Filter the listing below for "farce" and report every line that has it.
RECORDS TO PROCESS Block Start
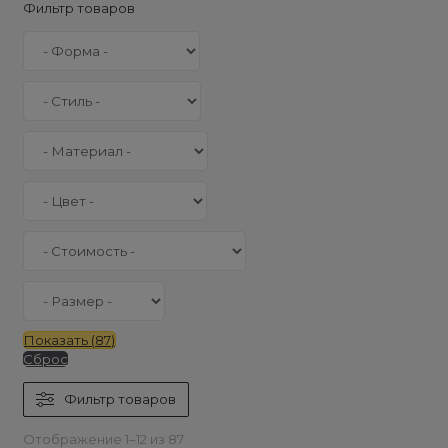
Фильтр товаров
Показать
(
87
)
Сброс
Фильтр товаров
Отображение 1–12 из 87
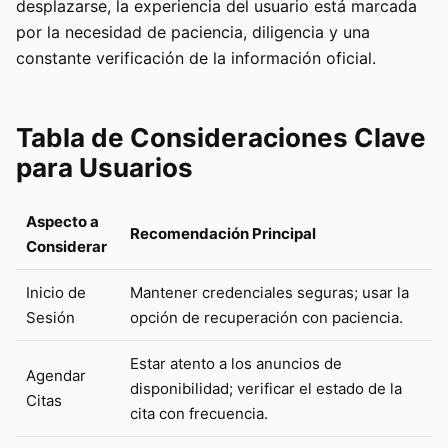
desplazarse, la experiencia del usuario está marcada
por la necesidad de paciencia, diligencia y una
constante verificación de la información oficial.
Tabla de Consideraciones Clave
para Usuarios
Aspecto a
Recomendación Principal
Considerar
Inicio de
Mantener credenciales seguras; usar la
Sesión
opción de recuperación con paciencia.
Estar atento a los anuncios de
Agendar
disponibilidad; verificar el estado de la
Citas
cita con frecuencia.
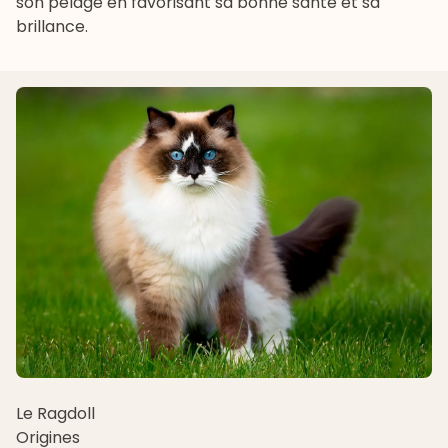
son pelage en favorisant sa bonne santé et sa
brillance.
Le Ragdoll
Origines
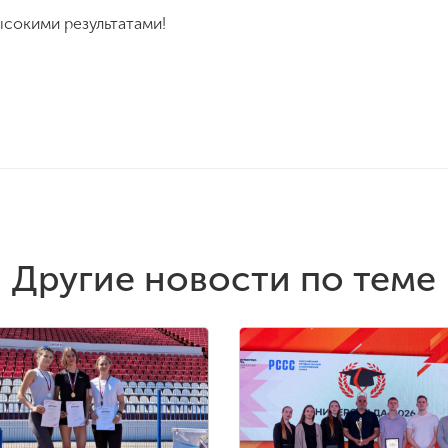
сокими результатами!
Другие новости по теме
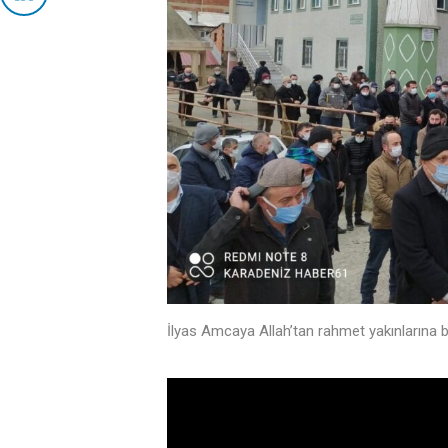
İlyas Amcaya Allah’tan rahmet yakınlarına b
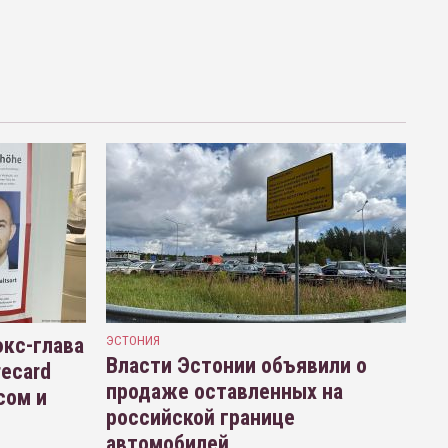
кс-глава
ЭСТОНИЯ
Власти Эстонии объявили о
recard
продаже оставленных на
сом и
российской границе
автомобилей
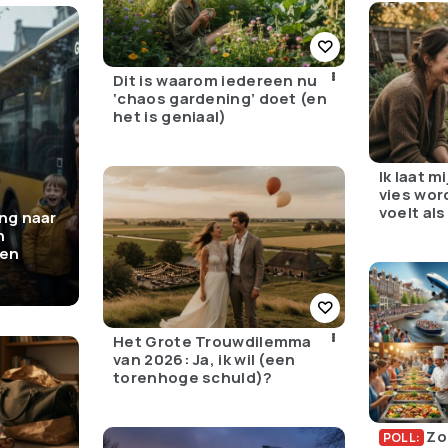
Dit is waarom iedereen nu
‘chaos gardening’ doet (en
het is geniaal)
Ik laat m
vies wor
voelt als
ng naar
n
een
Het Grote Trouwdilemma
van 2026: Ja, ik wil (een
torenhoge schuld)?
Zo
POLL:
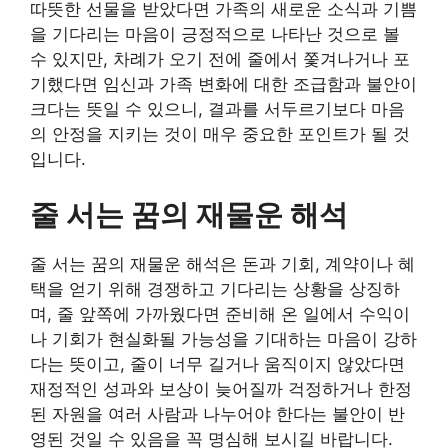
따뜻한 선물을 받았다면 가족의 새로운 소식과 기쁨
을 기다리는 마음이 긍정적으로 나타난 것으로 볼
수 있지만, 차례가 오기 전에 줄에서 쫓겨나거나 포
기했다면 임신과 가족 변화에 대한 조급함과 불안이
크다는 뜻일 수 있으니, 결과를 서두르기보다 마음
의 안정을 지키는 것이 매우 중요한 포인트가 될 것
입니다.
줄 서는 꿈의 재물운 해석
줄 서는 꿈의 재물운 해석은 돈과 기회, 계약이나 혜
택을 얻기 위해 경쟁하고 기다리는 상황을 상징하
며, 줄 앞쪽에 가까웠다면 준비해 온 일에서 수익이
나 기회가 현실화될 가능성을 기대하는 마음이 강하
다는 뜻이고, 줄이 너무 길거나 움직이지 않았다면
재정적인 성과와 보상이 늦어질까 걱정하거나 한정
된 자원을 여러 사람과 나누어야 한다는 불안이 반
영된 것일 수 있음을 꼭 명심해 보시길 바랍니다.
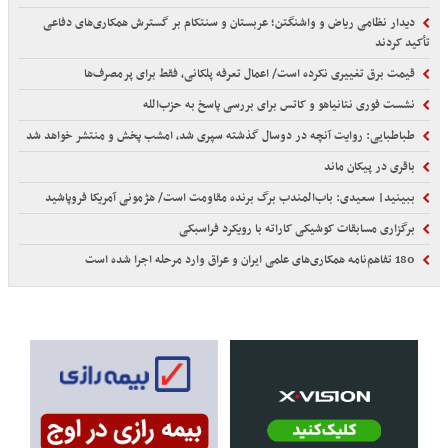
دیدار نظامی ریاض و واشنگتن؛ عربستان و سنتکام بر گسترش همکاری‌های دفاعی
تأکید کردند
قیمت برق تغییری نکرده است/ اعمال تعرفه پلکانی، فقط برای پرمصرف‌ها
نشست فوری نتانیاهو و کاتس برای بررسی پاسخ به حزب‌الله
طباطبایی: روایت آنچه در دوسال گذشته سپری شد، امشب پخش و منتشر خواهد شد
باقری در پیکان ماند
ببینید| سعیدی: باب‌المندب برگ برنده مقاومت است/ هژمونی آمریکا فروپاشید
برگزاری مسابقات کوشیکی کاراته با رویکرد فراسبکی
180 تفاهم‌نامه همکاری‌های علمی ایران و عراق وارد مرحله اجرا شده است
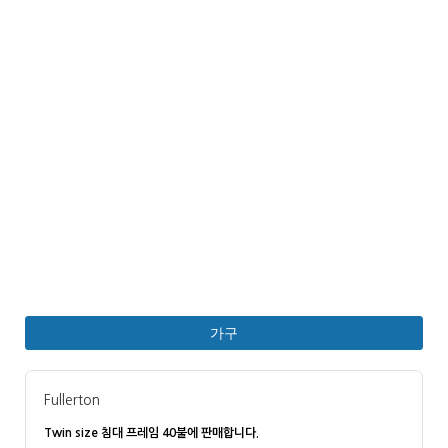
가구
Fullerton
Twin size 침대 프레임 40불에 판매합니다.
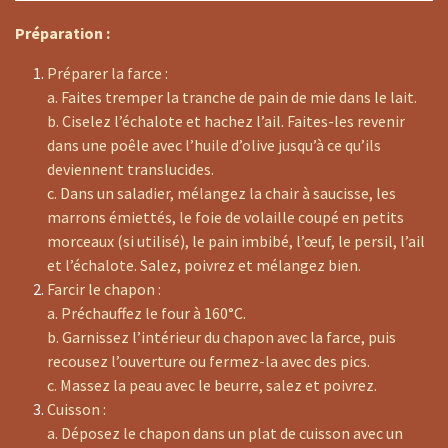
Préparation :
Préparer la farce :
a. Faites tremper la tranche de pain de mie dans le lait.
b. Ciselez l’échalote et hachez l’ail. Faites-les revenir
dans une poêle avec l’huile d’olive jusqu’à ce qu’ils
deviennent translucides.
c. Dans un saladier, mélangez la chair à saucisse, les
marrons émiettés, le foie de volaille coupé en petits
morceaux (si utilisé), le pain imbibé, l’œuf, le persil, l’ail
et l’échalote. Salez, poivrez et mélangez bien.
Farcir le chapon :
a. Préchauffez le four à 160°C.
b. Garnissez l’intérieur du chapon avec la farce, puis
recousez l’ouverture ou fermez-la avec des pics.
c. Massez la peau avec le beurre, salez et poivrez.
Cuisson :
a. Déposez le chapon dans un plat de cuisson avec un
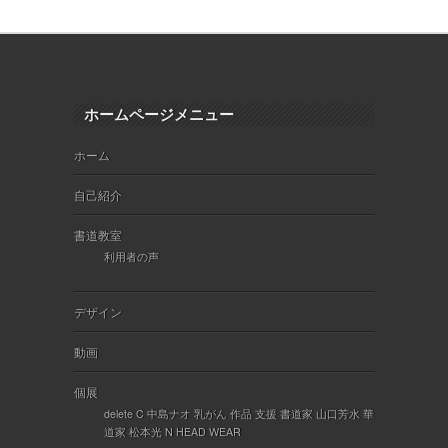
ホームページメニュー
ホーム
自己紹介
書道教室
利用者の声
デザイン
動画
個展
delete C 中島ナオ 乳がん 作品 支援 書道家 山口芳水 華
道家 松本光 N HEAD WEAR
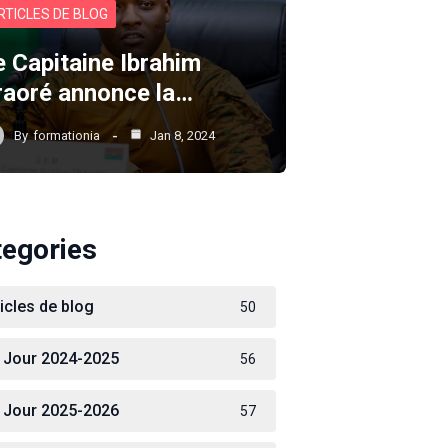
RTICLES DE BLOG
e Capitaine Ibrahim
raoré annonce la…
By
formationia
Jan 8, 2024
tegories
ticles de blog
50
 Jour 2024-2025
56
 Jour 2025-2026
57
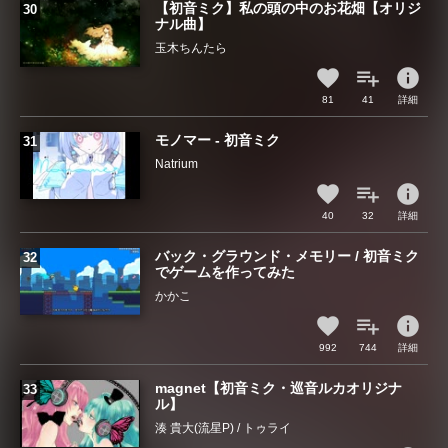
【初音ミク】私の頭の中のお花畑【オリジ
ナル曲】
玉木ちんたら
info
81
41
詳細
モノマー - 初音ミク
Natrium
info
40
32
詳細
バック・グラウンド・メモリー / 初音ミク
でゲームを作ってみた
かかこ
info
992
744
詳細
magnet【初音ミク・巡音ルカオリジナ
ル】
湊 貴大(流星P) / トゥライ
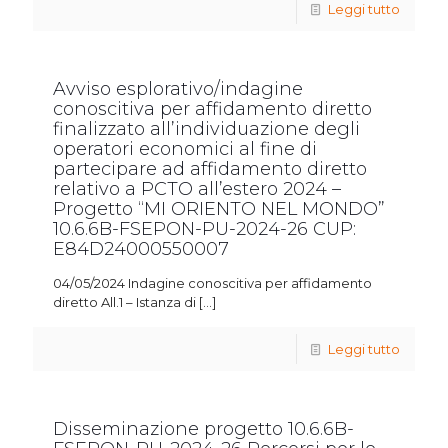
Leggi tutto
Avviso esplorativo/indagine
conoscitiva per affidamento diretto
finalizzato all’individuazione degli
operatori economici al fine di
partecipare ad affidamento diretto
relativo a PCTO all’estero 2024 –
Progetto “MI ORIENTO NEL MONDO”
10.6.6B-FSEPON-PU-2024-26 CUP:
E84D24000550007
04/05/2024 Indagine conoscitiva per affidamento
diretto All.1 – Istanza di
[…]
Leggi tutto
Disseminazione progetto 10.6.6B-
RECORDS TO PROCESS Block End
RESULT OF THIS TASK
Préparer la farce :
b. Garnissez l’intérieur du chapon avec la farce, puis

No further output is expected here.